# Generate parquet for ingestion

In order to ingest data into the S2S database, it needs to follow a specific schema. This notebook will explore that schema and combine the various CSV files into a final output parquet file.

In [1]:
import sys
import os
import itertools
import boto3

import geopandas as gpd
import pandas as pd
import numpy as np

from shapely.geometry import Point
from operator import itemgetter

sys.path.append(r"C:\WBG\Work\Code\GOSTrocks\src")

from GOSTrocks.misc import tPrint

In [2]:
good_schema_example = "s3://wbg-geography01/Space2Stats/parquet/GLOBAL/GHS_SMOD_Counts.parquet"
good_schema = pd.read_parquet(good_schema_example)
good_schema.head()

FileNotFoundError: wbg-geography01/Space2Stats/parquet/GLOBAL/GHS_SMOD_Counts.parquet

The table schema for tables to be imported into Space2Stats is simple with only two columns required:
- hex_id: the h3 grid id for the polygon used in the zonal calculation; default is h3 level 6
- sum_pop_f_0_2020: attribute of interest to be ingested, should be written in the following style __f'{aggregation_method}_{attribute_name}'__

# Combine output CSV files into single parquet

In [None]:
#Search for all relevant CSV files
bucket = 'wbg-geography01' 
region = 'us-east-1'
s3client = boto3.client('s3', region_name=region, verify=False)
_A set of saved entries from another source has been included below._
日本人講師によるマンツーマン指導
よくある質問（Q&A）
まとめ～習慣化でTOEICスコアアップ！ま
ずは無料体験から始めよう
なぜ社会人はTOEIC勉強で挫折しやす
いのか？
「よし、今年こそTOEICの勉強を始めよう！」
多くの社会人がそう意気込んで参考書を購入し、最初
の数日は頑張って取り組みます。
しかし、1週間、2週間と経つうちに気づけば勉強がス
# Loop through the S3 bucket and get all the keys for files that are .csv 
prefix = 'Space2Stats/h3_stats_data/GLOBAL/Urbanization_Pop/'
more_results = True
loops = 0
verbose=True
good_res = []
while more_results:
    if verbose:
        print(f"Completed loop: {loops}")
    if loops > 0:
        objects = s3client.list_objects_v2(Bucket=bucket, Prefix=prefix, ContinuationToken=token)
    else:
        objects = s3client.list_objects_v2(Bucket=bucket, Prefix=prefix)
    more_results = objects['IsTruncated']
    if more_results:
        token = objects['NextContinuationToken']
    loops += 1
    for res in objects['Contents']:
        if res['Key'].endswith('.csv'):            
            cur_variable = res['Key'].split("/")[-3]
            good_res.append(res['Key'])

# Loop through the S3 bucket and get all the keys for files that are .csv 
prefix = 'Space2Stats/h3_stats_data/GLOBAL/Urbanization/'
more_results = True
loops = 0
verbose=True
good_res_u = []
while more_results:
    if verbose:
        print(f"Completed loop: {loops}")
    if loops > 0:
        objects = s3client.list_objects_v2(Bucket=bucket, Prefix=prefix, ContinuationToken=token)
    else:
        objects = s3client.list_objects_v2(Bucket=bucket, Prefix=prefix)
    more_results = objects['IsTruncated']
    if more_results:
        token = objects['NextContinuationToken']
    loops += 1
    for res in objects['Contents']:
        if res['Key'].endswith('.csv'):            
            cur_variable = res['Key'].split("/")[-3]
            good_res_u.append(res['Key'])

In [None]:
all_res_u = []
i = 0
for in_file in good_res_u:
    full_path = f's3://{bucket}/{in_file}'
    curD = pd.read_csv(full_path, index_col=0)
    curD.set_index('id', inplace=True)
    curD.columns = [x.replace("c_", "ghs_") + "_count" for x in curD.columns]
    curD['ghs_total_count'] = curD.apply(lambda x: x.sum(), axis=1)    
    all_res_u.append(curD)
    i += 1
    tPrint(f"Completed {i} of {len(good_res_u)}")

In [None]:
all_res = []
i = 0
for in_file in good_res:
    full_path = f's3://{bucket}/{in_file}'
    curD = pd.read_csv(full_path)
    curD = curD.loc[:,[x for x in curD.columns if "SUM" in x]]
    curD.columns = ["ghs_" + x.replace("_SUM", "_pop") for x in curD.columns]
    curD['ghs_total_pop'] = curD.apply(lambda x: x.sum(), axis=1)
    all_res.append(curD)
    i += 1
    tPrint(f"Completed {i} of {len(good_res)}")

In [None]:
final_res = pd.concat(all_res)
final_res_u = pd.concat(all_res_u)

In [5]:
# Rename columns
s3_path = "s3://wbg-geography01/Space2Stats/parquet/GLOBAL/GHS_SMOD_counts_and_pop.parquet"
inD = pd.read_parquet(s3_path)
inD_columns = [x.lower() for x in inD.columns]
inD.columns = inD_columns
inD.to_parquet(s3_path)